The West Coast-based Métis Dene director “extracted” — then expanded — the film’s storyline from a five-part limited series of the same name, which she developed with producer partners and wrote and directed for CBC Television. The series is slated for broadcast in 2023; Elevation is releasing the film in Canada, Bron Releasing is handling U.S. and international sales.
“It takes something out of you to tell that truth and understand the significance, but the process was invigorating,” Clements told Variety last week. “We cast nationally, in the U.S. and also in the community, and reached out to young actors looking for experience — we have five generations of Indigenous performers.”
Writer-director Gail Maurice also drew from personal history for “Rosie,” her feature debut about an orphaned, English-speaking Indigenous girl sent to live with her French-speaking dumpster-diving artist aunt and gender-bending friends in ’80s Montreal. Maurice, who grew up in a village in Northern Saskatchewan, is one of just over 1,000 speakers of Michif, the Métis language mixing Cree and French; she told Variety she made her film multilingual to honor her culture.
“The story is told from a child’s perspective because they accept the except the world as it is,” she explained. “That’s also how I felt when I first came out and went to my first gay bar — my whole world exploded.

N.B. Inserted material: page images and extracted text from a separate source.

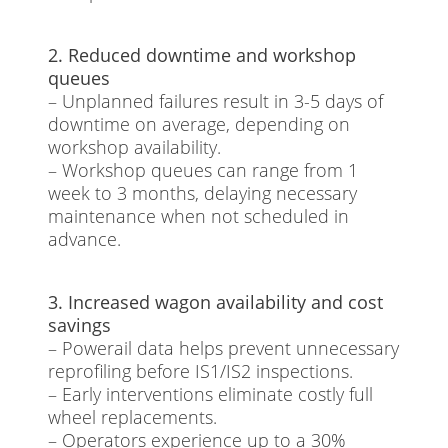
2. Reduced downtime and workshop
queues
– Unplanned failures result in 3-5 days of
downtime on average, depending on
workshop availability.
– Workshop queues can range from 1
week to 3 months, delaying necessary
maintenance when not scheduled in
advance.
3. Increased wagon availability and cost
savings
– Powerail data helps prevent unnecessary
reprofiling before IS1/IS2 inspections.
– Early interventions eliminate costly full
wheel replacements.
– Operators experience up to a 30%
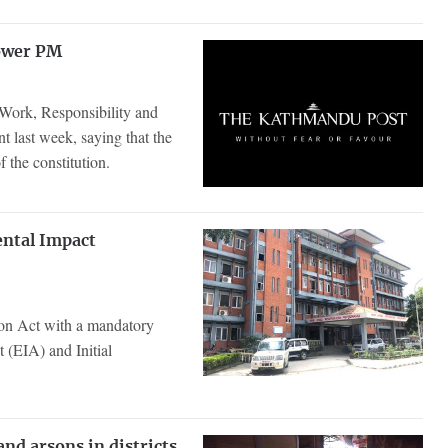
power PM
 Work, Responsibility and
t last week, saying that the
f the constitution.
ental Impact
on Act with a mandatory
 (EIA) and Initial
nd arsons in districts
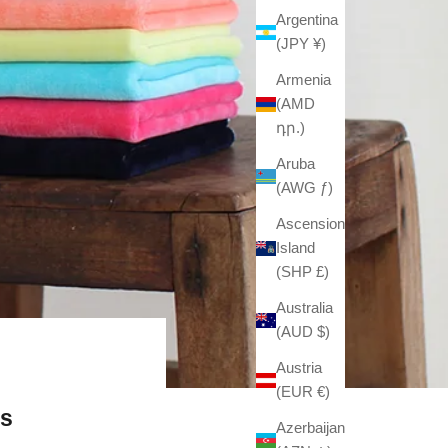
Argentina
(JPY ¥)
Armenia
(AMD
դր.)
Aruba
(AWG ƒ)
Ascension
Island
(SHP £)
Australia
(AUD $)
Austria
(EUR €)
fs
Azerbaijan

I wanted that feeling of wonder and love.”
Maurice’s film school was Jorge Manzano’s 2000 Sundance-premiering prison-set “Johnny Greyeyes,” in which she starred and earned a co-writing credit while shadowing the crew. For “Rosie,” she accessed an ISO program that allowed her to bring Indigenous mentees and interns onto the set. “Mentoring other Indigenous individuals interested in filmmaking was a dream,” Maurice said.
Anishinaabe director Darlene Naponse, who lives and works in Northern Ontario, based “Stellar”— which stars Elle-Máijá Tailfeathers (“Night Raiders”) and up-and-comer Braeden Clarke — on her short story about two lovers who connect in a dive bar while a meteorite hits just outside, creating environmental devastation.
“A meteorite fell to earth a billion years ago in our land area, bringing to surface an abundance of minerals that became billions of dollars extracted from the land in our territory,” she told Variety last week. “Mining, stolen land and privilege will always be part of my exploration in film. How history affects the characters in ‘Stellar’ — the backdrop of their history as Indigenous people and the trauma that comes at them every day — brings complexity.”
Devery Jacobs (“Reservation Dogs”) stars alongside Priya Guns in Canadian director V.T. Nayani’s “This Place,” a queer love story about an Iranian and Mohawk woman (Jacobs) and Tamil woman, who are both struggling with issues of displacement and loss. Jacobs co-wrote the screenplay with Nayani and Golshan Abdmoulaie. Picture Tree Int. added the film to its Toronto sales slate in advance of the festival.